In Vaticano c’è un documento che preoccupa i nostri servizi segreti, oltre agli uomini della gendarmeria di papa Francesco. Si tratta di un memoriale firmato dal funzionario della segreteria di Stato Vincenzo Mauriello e da poco depositato agli atti dell’inchiesta sulla compravendita del palazzo di Londra, l’indagine che ha travolto il cardinale Angelo Becciu e alcuni finanzieri italiani accusati di frode e truffa.

La posizione di Mauriello è stata archiviata a ottobre, dopo un resoconto difensivo. Ora la sua testimonianza è diventata pubblica, e apre uno squarcio sui rapporti che il Vaticano ha intessuto con alcuni agenti dell’Aisi, la nostra agenzia di sicurezza interna guidata dal 2015 dal generale Mario Parente.

Nel memoriale il funzionario chiarisce che lui, con l’acquisto di Sloane Avenue, non c’entra: «Le mie mansioni principali sono nel cerimoniale» spiega al promotore Alessandro Diddi a gennaio 2020, «e nei rapporti con la gendarmeria e altre forze dell’ordine italiane: non mi sono mai occupato di gestione di carattere finanziario».

Poi, in merito al alcune contestazioni fattegli da Diddi e dai gendarmi che indagavano sulla presunta truffa milionaria, spiega la natura di alcuni incontri che lui ed alti prelati - come il potente sostituto Edgar Peña Parra, fedelissimo del papa - hanno avuto con tre pezzi da novanta dell’Aisi: Andrea Tineri, la cui vicenda è stata già pubblicato da Panorama e AdnKronos, poi – rivela Domani – con il caporeparto Giuseppe Del Deo e lo stesso Parente.

I rapporti di Mauriello avevano allarmato gli investigatori vaticani durante l’indagine: attraverso l’analisi delle registrazioni delle telecamere di sicurezza i gendarmi avevano capito che gli agenti Tineri e Del Deo erano entrati in territorio vaticano a loro insaputa, ed erano andati a far visita a Peña Parra proprio attraverso la mediazione di Mauriello.

L’amico della spia

Il funzionario vaticano dà la sua versione dei fatti. «Tineri è un funzionario della presidenza del consiglio distaccato all’Aisi che conoscevo da due anni. Nel maggio del 2019 Peña Parra mi fa presente che sospettava che nei suoi uffici fossero applicati dei sistemi di controllo esterni, in quanto colloqui riservati erano risaputi all’esterno dopo breve tempo. E quindi mi chiese se conoscevo qualcuno che potesse effettuare una bonifica dei suoi ambienti».

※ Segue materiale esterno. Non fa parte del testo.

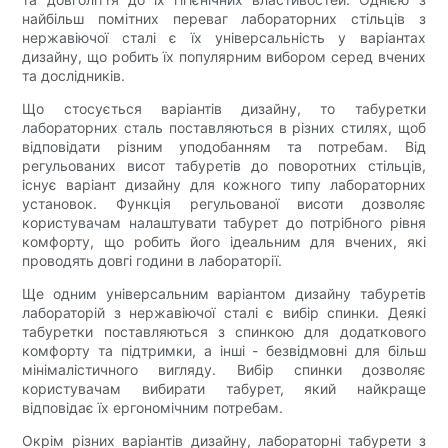
найбільш помітних переваг лабораторних стільців з
нержавіючої сталі є їх універсальність у варіантах
дизайну, що робить їх популярним вибором серед вчених
та дослідників.
Що стосується варіантів дизайну, то табуретки
лабораторних сталь поставляються в різних стилях, щоб
відповідати різним уподобанням та потребам. Від
регульованих висот табуретів до поворотних стільців,
існує варіант дизайну для кожного типу лабораторних
установок. Функція регульованої висоти дозволяє
користувачам налаштувати табурет до потрібного рівня
комфорту, що робить його ідеальним для вчених, які
проводять довгі години в лабораторії.
Ще одним універсальним варіантом дизайну табуретів
лабораторій з нержавіючої сталі є вибір спинки. Деякі
табуретки поставляються з спинкою для додаткового
комфорту та підтримки, а інші - безвідмовні для більш
мінімалістичного вигляду. Вибір спинки дозволяє
користувачам вибирати табурет, який найкраще
відповідає їх ергономічним потребам.
Окрім різних варіантів дизайну, лабораторні табурети з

In pratica Mauriello racconta che il sostituto, sospettando la presenza di cimici nei suoi uffici, gli chiede di trovare qualcuno che faccia pulizia. Senza però avvisare la gendarmeria, che in Vaticano è titolare per operazioni di questo tipo. Mauriello chiama dunque l’amico Tineri, agente straniero, che qualche tempo dopo, nell’estate 2019, incontra Peña Parra in persona. «Il sostituto gli fa presente le proprie esigenze chiedendogli nella circostanza di effettuare tale bonifica oltre a far presente la necessità di un jammer per proteggere le proprie comunicazioni». Il jammer è un dissuasore usato per impedire ai cellulari di ricevere o trasmettere onde radio, proteggendo la privacy nelle comunicazioni. Un apparecchio che, secondo Mauriello che cita «foto sul mio telefono ricevute direttamente dal sostituto», sarebbe poi stato poi effettivamente installato.

«Tineri spiegava a Peña Parra le difficoltà tecniche di individuare eventuali mezzi d’intercettazione ambientale ma si diceva disposto, in spirito di collaborazione istituzionale, a farlo. Cosa che fu fatta nei giorni successivi, senza esito», aggiunge Mauriello.

L’ex dirigente parla nel memoriale anche di un secondo incontro. Siamo a luglio del 2019. Al Dis, il dipartimento delle informazioni per la sicurezza, siede Gennaro Vecchione. Autorità delegata ai servizi è l’allora premier Giuseppe Conte. Stavolta insieme a Tineri c’è un caporeparto dell’Aisi molto influente, Giuseppe Del Deo, numero uno dell’intelligence economico finanziaria dell’agenzia. Un ex capitano dell’esercito che dai tempi della direzione di Giorgio Piccirillo gestisce la cassa e i fondi riservati dell’Aisi (solo con il generale Arturo Esposito le deleghe vennero affidate ad altri soggetti dell’ufficio della direzione).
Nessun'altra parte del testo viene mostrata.